LRN in patients with venous thrombus is not always free of complications, and surgeons should have advanced laparoscopic skills to bear any complication including an injury to vena cava. In our series, we faced vena cava laceration in 1 patient, which was repaired with a Prolene suture laparoscopically. The tumor diameter was 11 cm in this patient and the tumor was adjacent to IVC.

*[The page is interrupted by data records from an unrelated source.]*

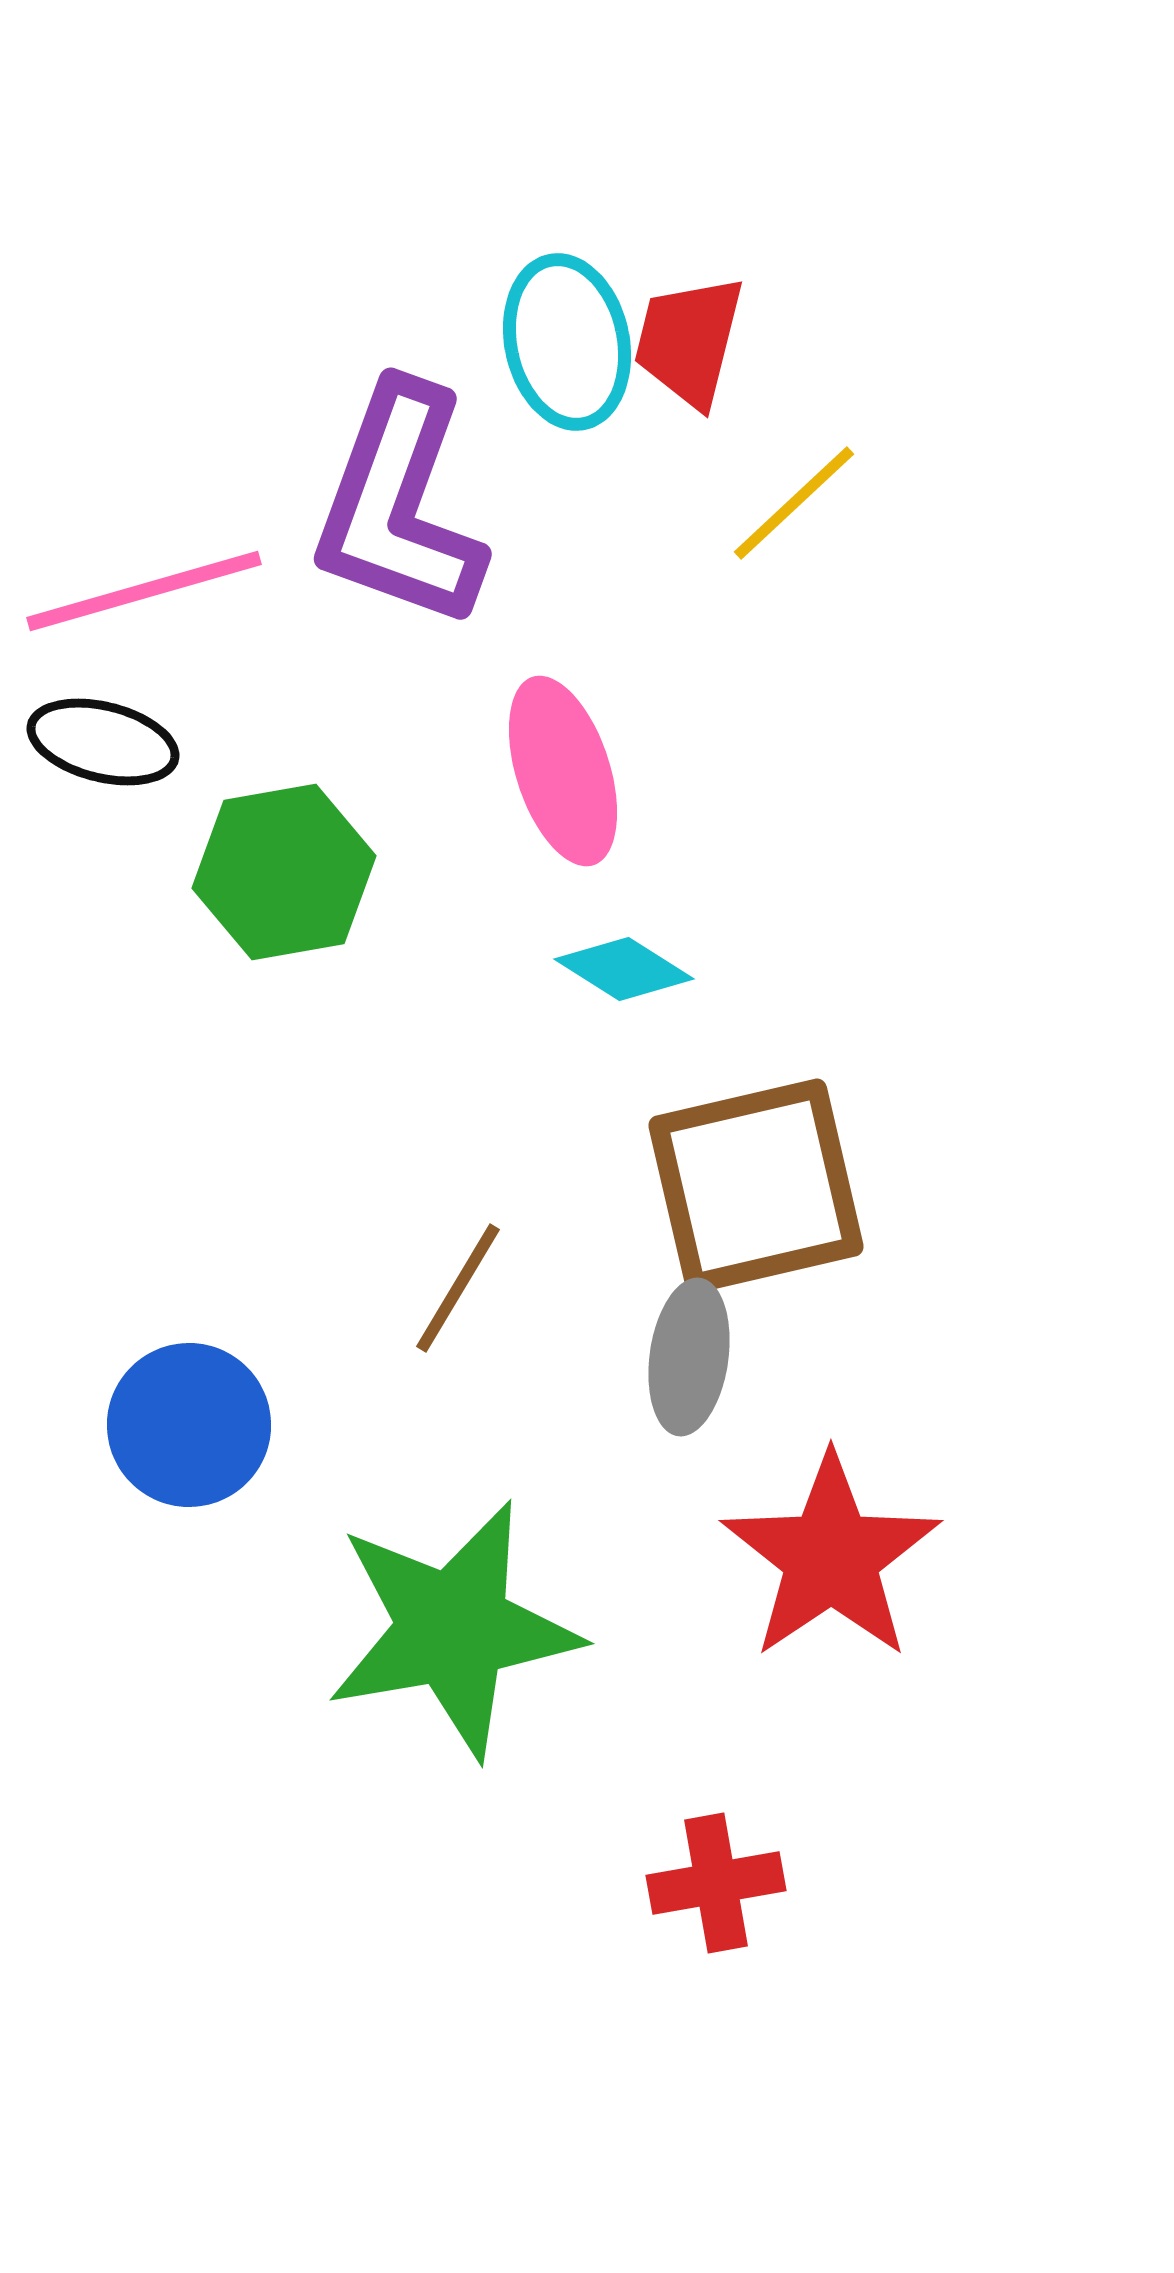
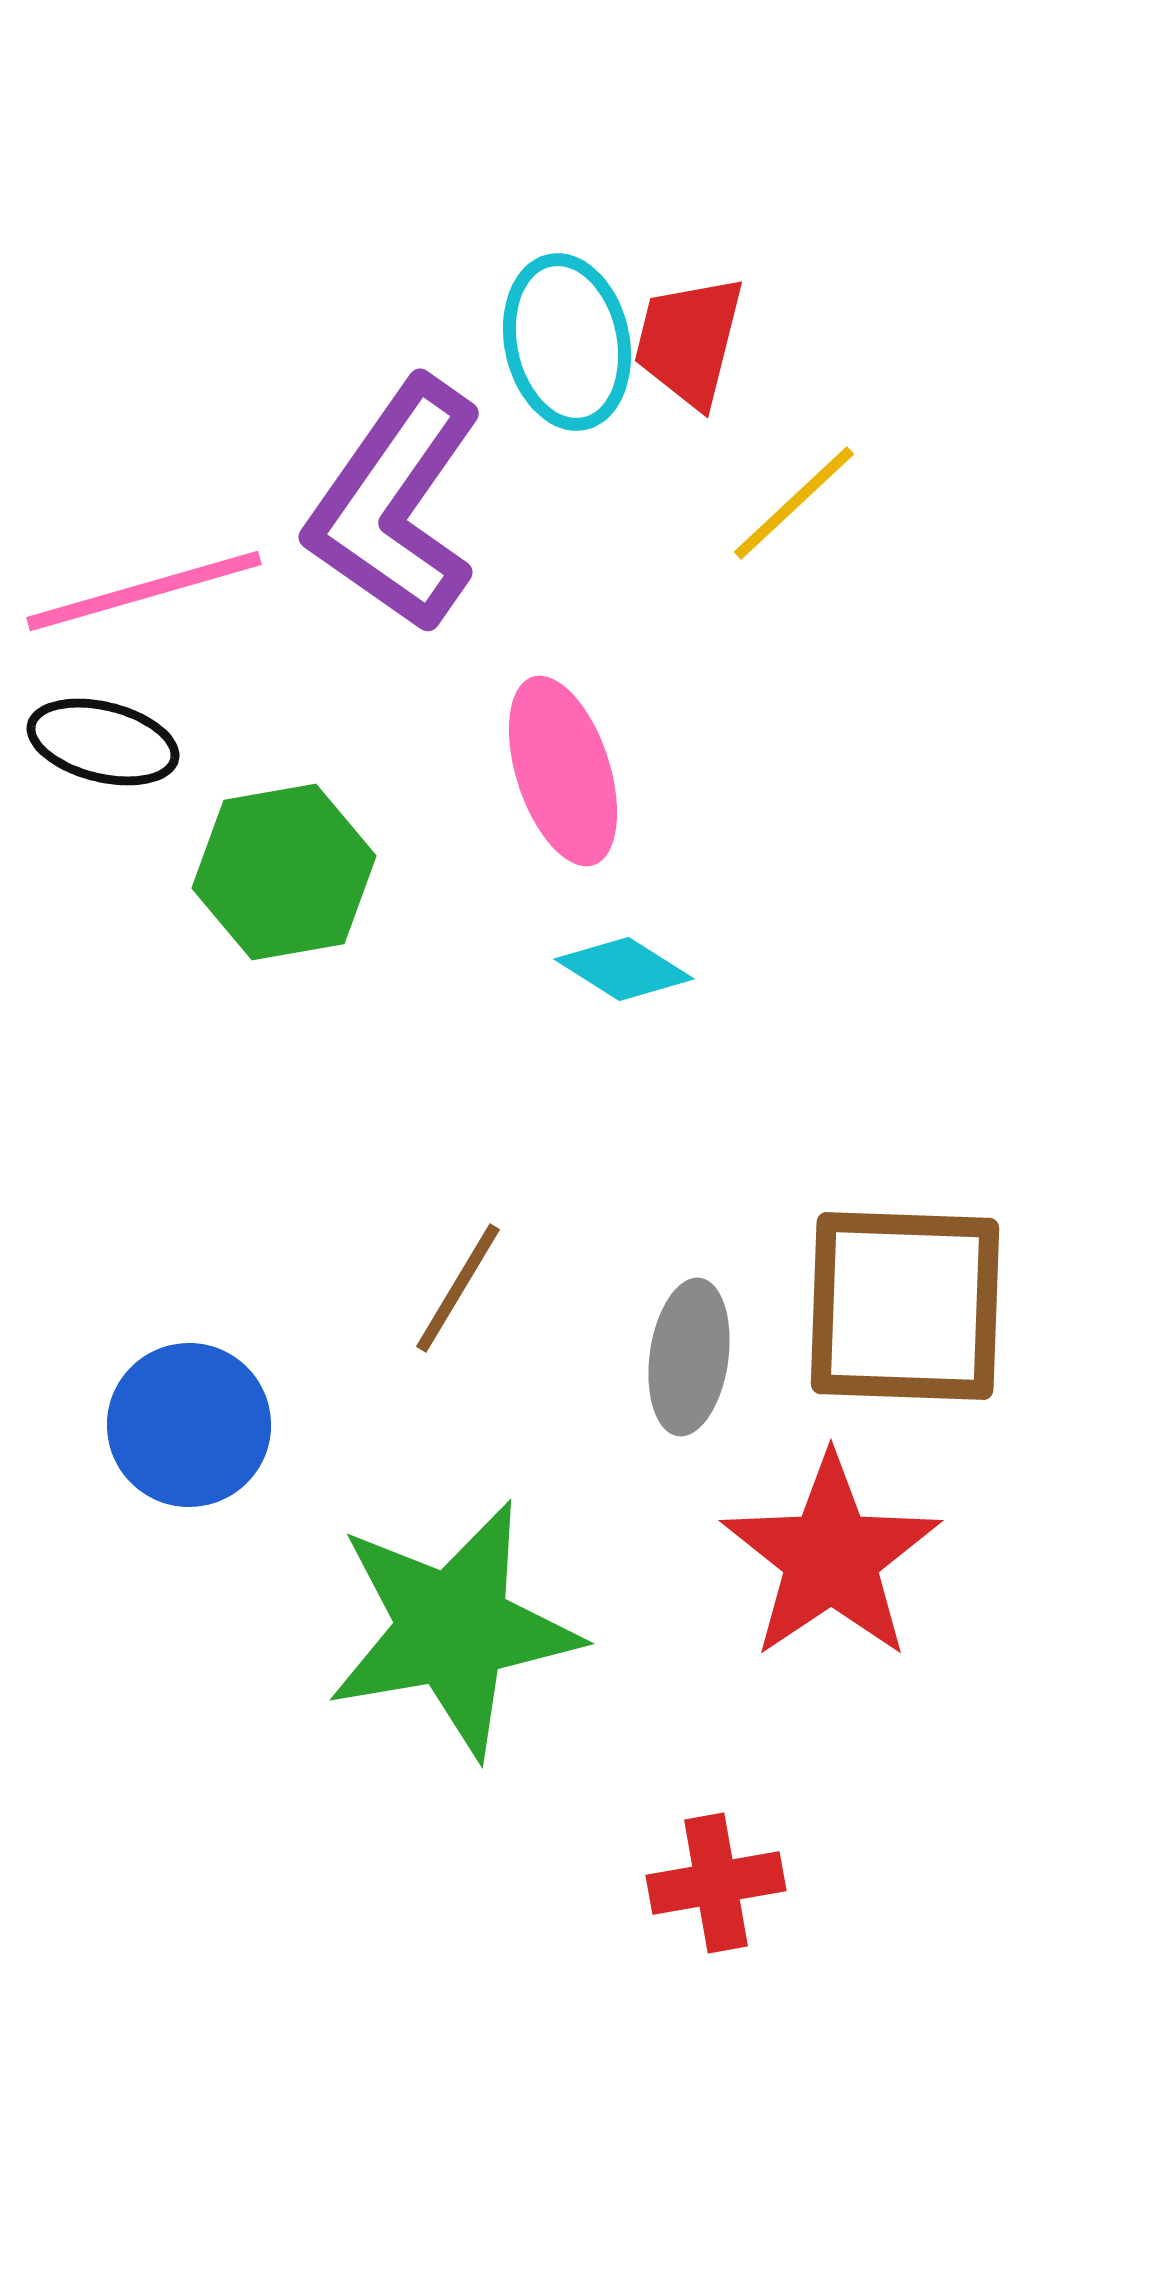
purple L-shape: moved 4 px left, 1 px up; rotated 15 degrees clockwise
brown square: moved 149 px right, 120 px down; rotated 15 degrees clockwise
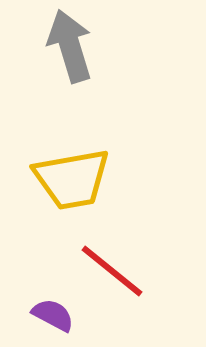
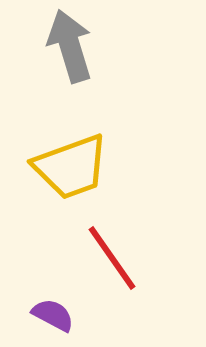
yellow trapezoid: moved 1 px left, 12 px up; rotated 10 degrees counterclockwise
red line: moved 13 px up; rotated 16 degrees clockwise
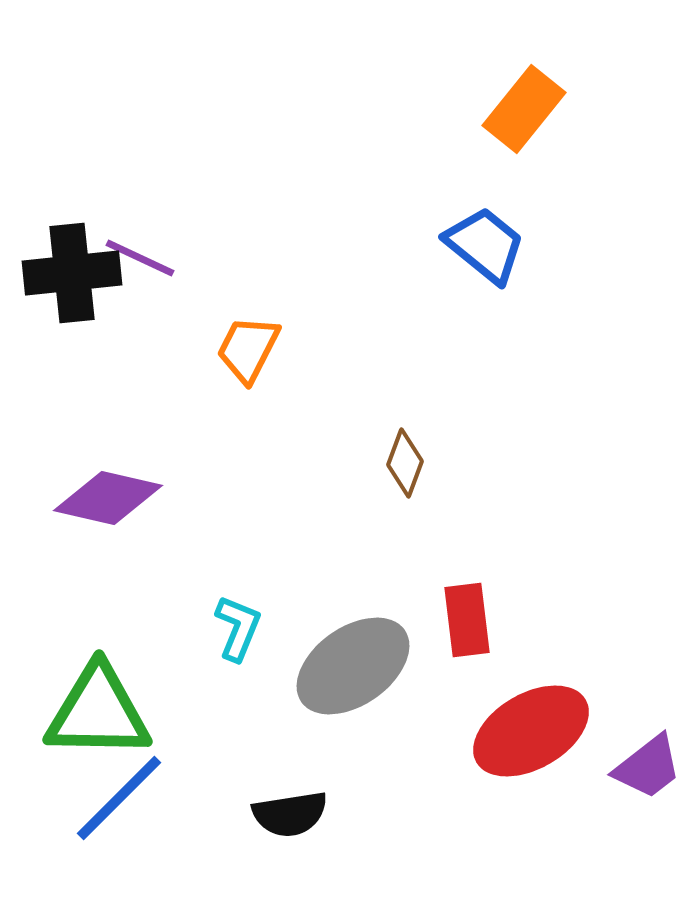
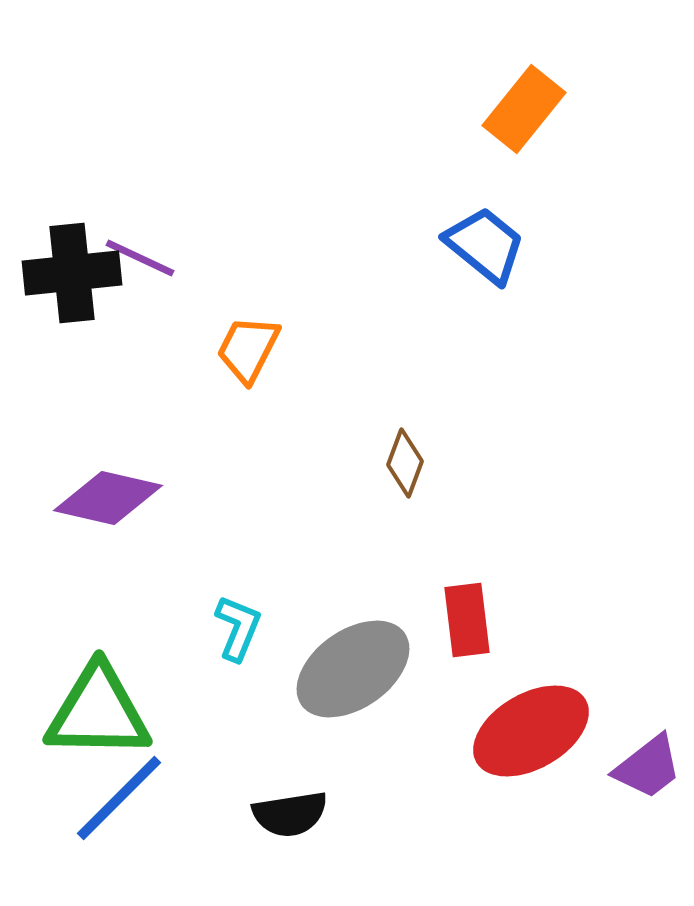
gray ellipse: moved 3 px down
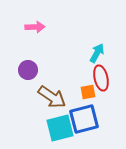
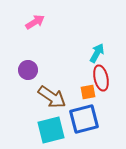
pink arrow: moved 5 px up; rotated 30 degrees counterclockwise
cyan square: moved 9 px left, 2 px down
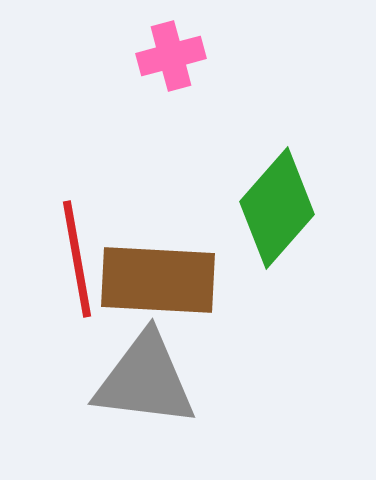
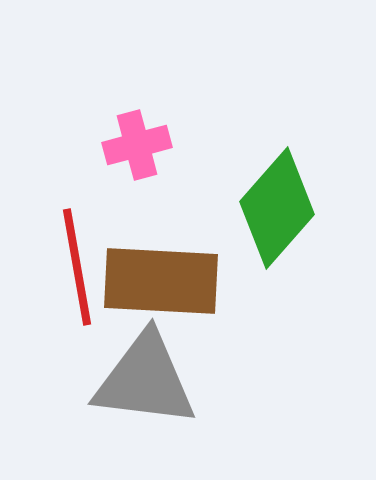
pink cross: moved 34 px left, 89 px down
red line: moved 8 px down
brown rectangle: moved 3 px right, 1 px down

Tumor-free surgical margins is another important aspect of a successful surgery. Basic oncological principles have been applied in our series, and all of the patients had negative surgical margins while performing LRN. Safety and the short-term oncological efficacy of LRN and thrombectomy have been demonstrated in our study for RCC patients with level I and II thrombus.
Conclusions
Renal masses with level I and II thrombus can be laparoscopically managed with comparable oncological outcomes in experienced centers. Conversion to open surgery should be kept in mind; therefore, the surgeon must have both advanced laparoscopic and open surgical experience. Limitation of the present study was the short-term oncological outcomes for this approach. Long-term follow-up reports and randomized studies are needed with a larger number of patients to evaluate the oncologic outcomes of LRN for RCC with level I and II thrombus.
Footnotes
Disclosure Statement
No competing financial interests exist.